I like reading of little tricks you can use around the house so I thought I would share some of mine in case you learn something new. And feel free to comment with a tip of your own.
One of the yuckiest, but necessary, things in our house is the organics bin, and what is worse than dumping something gross over top of some other gross thing and having the little flimsy bag fall down inside the bin? We use an elastic band around the top of the bin to keep the bag in place. The fun part is trying to remove the elastic band when you've got a full bin, but it's doable.
I used to worry about finding a suitable way to store and display our spices, but now I just put them in the drawer and write on the top of them to see what is inside. This method also eliminates the need to buy matching bottles. When the top is black, I've identified it with a small piece of masking tape.

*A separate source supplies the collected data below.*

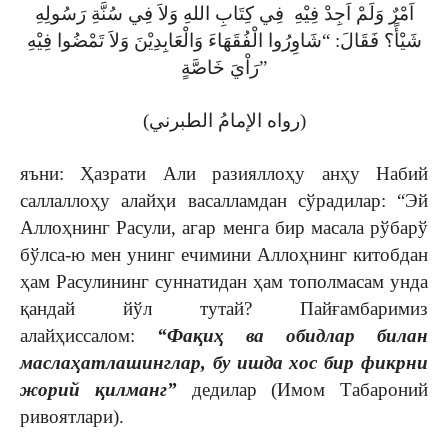
اَمْرٌ وَلَمْ اَجِدْ فِيْهِ فِي كِتَابِ اللهِ وَلاَ فِي سُنَّةِ رَسُولِهِ
شَيْأً؟ فَقَالَ: “شَاوِرُوا الْفُقَهَاءَ وَالْعَابِدِيْنَ وَلاَ تَمْضُوا فِيْهِ
رَاْيَ خَاصَّةٍ”
(رواه الإمامُ الطبرني)
яъни: Ҳазрати Али разияллоҳу анҳу Набий
саллаллоҳу алайҳи васалламдан сўрадилар: “Эй
Аллоҳнинг Расули, агар менга бир масала рўбарў
бўлса-ю мен унинг ечимини Аллоҳнинг китобдан
ҳам Расулининг суннатидан ҳам тополмасам унда
қандай йўл тутай? Пайғамбаримиз
алайҳиссалом:
“Фақиҳ ва обидлар билан
маслаҳатлашинглар, бу ишда хос бир фикрни
жорий қилманг”
дедилар (Имом Табароний
ривоятлари).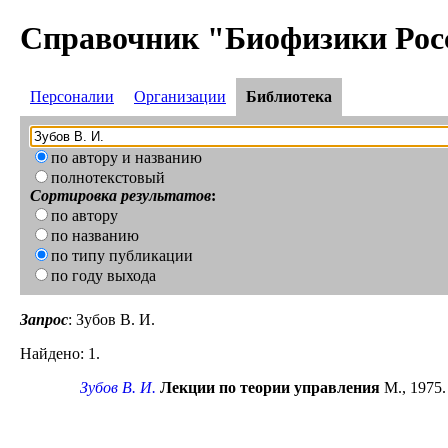
Справочник "Биофизики Рос
Персоналии
Организации
Библиотека
по автору и названию
полнотекстовый
Сортировка результатов
:
по автору
по названию
по типу публикации
по году выхода
Запрос
: Зубов В. И.
Найдено: 1.
Зубов В. И.
Лекции по теории управления
М., 1975.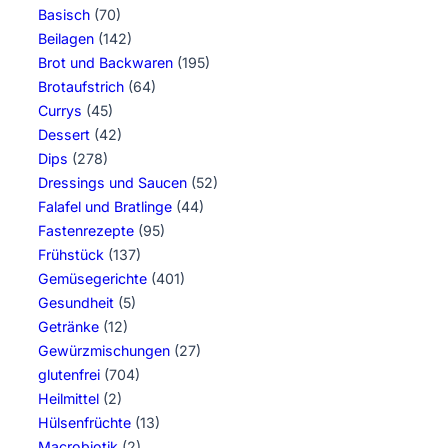
Basisch
(70)
Beilagen
(142)
Brot und Backwaren
(195)
Brotaufstrich
(64)
Currys
(45)
Dessert
(42)
Dips
(278)
Dressings und Saucen
(52)
Falafel und Bratlinge
(44)
Fastenrezepte
(95)
Frühstück
(137)
Gemüsegerichte
(401)
Gesundheit
(5)
Getränke
(12)
Gewürzmischungen
(27)
glutenfrei
(704)
Heilmittel
(2)
Hülsenfrüchte
(13)
Macrobiotik
(2)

Speaking of elastics, we use these to close most of the bags in our cupboards from flour and sugar to rice and pasta. Rather than using a flimsy twist tie or a fancy clip (although we do have some of those too), an elastic fits on everything. We have an abundance because our cloth diapers are delivered bound in groups of ten with an elastic, but you can save elastics from flyer and mail bundles and produce.

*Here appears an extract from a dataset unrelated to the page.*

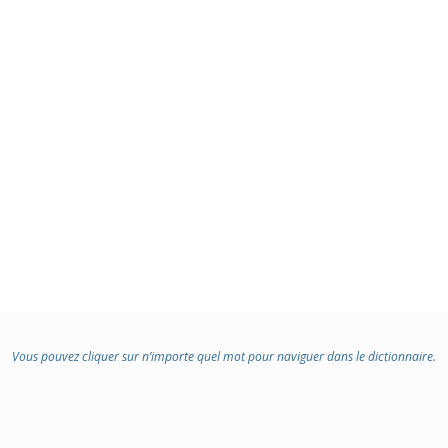
Vous pouvez cliquer sur n’importe quel mot pour naviguer dans le dictionnaire.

For food in a box, like cereal and crackers, we will clip these closed too. I used to throw out tons of stale crackers and cereal because I would just sort of fold down the bag before closing the box, but now everything stays fresher for longer.

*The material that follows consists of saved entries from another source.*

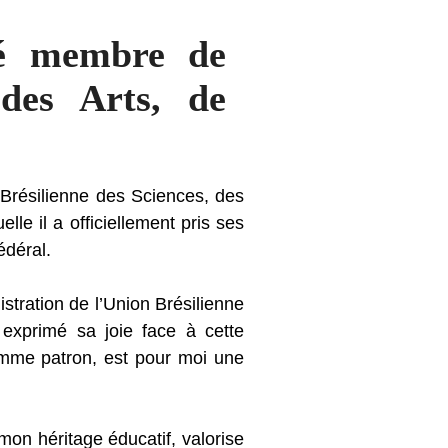
mé membre de
 des Arts, de
 Brésilienne des Sciences, des
lle il a officiellement pris ses
édéral.
stration de l’Union Brésilienne
 exprimé sa joie face à cette
omme patron, est pour moi une
 mon héritage éducatif, valorise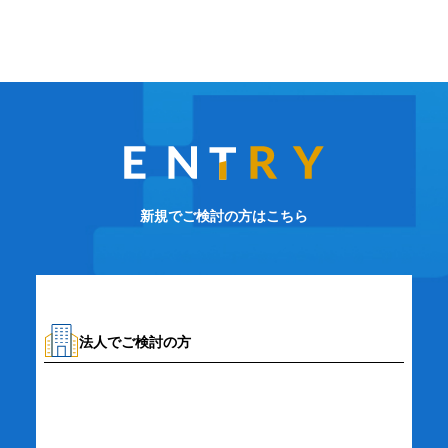
新規でご検討の方はこちら
法人でご検討の方
資料請求・お問い合わせ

Storing nuts, coconut, cornmeal, and graham cracker crumbs in the freezer is a good way to make them last longer. I don't use these ingredients a lot and even though they do last awhile in the cupboard, the freezer is better, since they can go off a little bit in the heat of the summer.
When we buy berries, which we do a lot in the summer, I always rinse the entire box in a water and white vinegar mixture (I don't measure but a splash of vinegar in a bowl (big enough to fit the berries) full of water. It won't taste like vinegar and this helps to clean off any sort of bacteria that might be starting to grow. Then I just scoop them out of the water and let them dry off on a paper towel. The ones we don't eat I put back in the container they came in (not trimmed if you're doing strawberries) and cover with plastic and secured with an elastic (of course!). This also gives you an opportunity to weed out any that are too soft that could turn the whole container.
This isn't really a food storage tip, but still related to food, when a recipe calls for red onion that won't be cooked, like for a salad or sauce, soak the cut onion in ice water for ten to fifteen minutes before draining it and adding it to the recipe. This will cut the strong flavour of the onion.